+++ DATA RECORDS

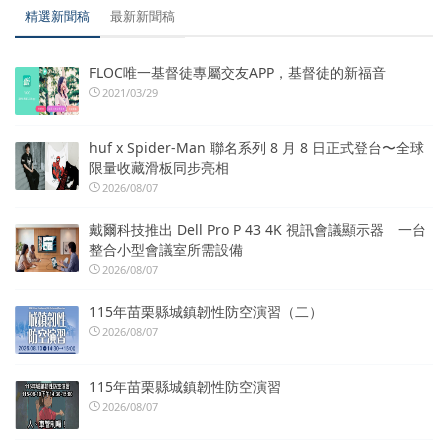
精選新聞稿
最新新聞稿
FLOC唯一基督徒專屬交友APP，基督徒的新福音
2021/03/29
huf x Spider-Man 聯名系列 8 月 8 日正式登台〜全球
限量收藏滑板同步亮相
2026/08/07
戴爾科技推出 Dell Pro P 43 4K 視訊會議顯示器 一台
整合小型會議室所需設備
2026/08/07
115年苗栗縣城鎮韌性防空演習（二）
2026/08/07
115年苗栗縣城鎮韌性防空演習
2026/08/07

++++++

WORK REQUIRED
When copying the entries, drop the images and keep every line exact.

ANSWER BOX
精選新聞稿
最新新聞稿
FLOC唯一基督徒專屬交友APP，基督徒的新福音
2021/03/29
huf x Spider-Man 聯名系列 8 月 8 日正式登台〜全球
限量收藏滑板同步亮相
2026/08/07
戴爾科技推出 Dell Pro P 43 4K 視訊會議顯示器 一台
整合小型會議室所需設備
2026/08/07
115年苗栗縣城鎮韌性防空演習（二）
2026/08/07
115年苗栗縣城鎮韌性防空演習
2026/08/07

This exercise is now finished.